Supplied data:
========
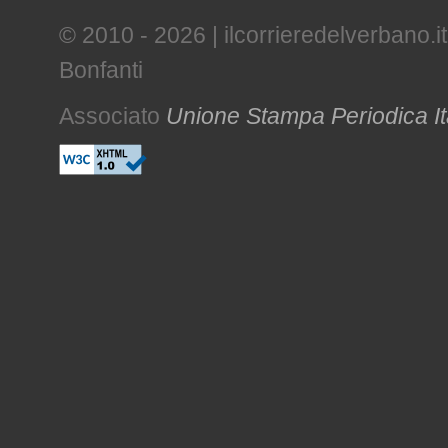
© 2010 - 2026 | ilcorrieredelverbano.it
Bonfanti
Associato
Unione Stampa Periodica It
========
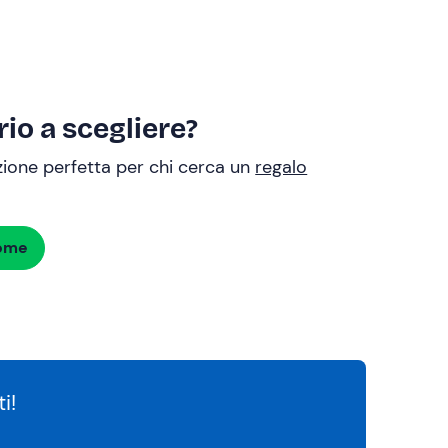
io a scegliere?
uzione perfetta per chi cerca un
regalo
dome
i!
========
Assignment: Using the records above, copy word for word the line with "2026 | ilcorrieredelverbano.it", the line with "Unione Stampa Periodica It", and every line between them.

Response area:
© 2010 - 2026 | ilcorrieredelverbano.it
Bonfanti
Associato
Unione Stampa Periodica It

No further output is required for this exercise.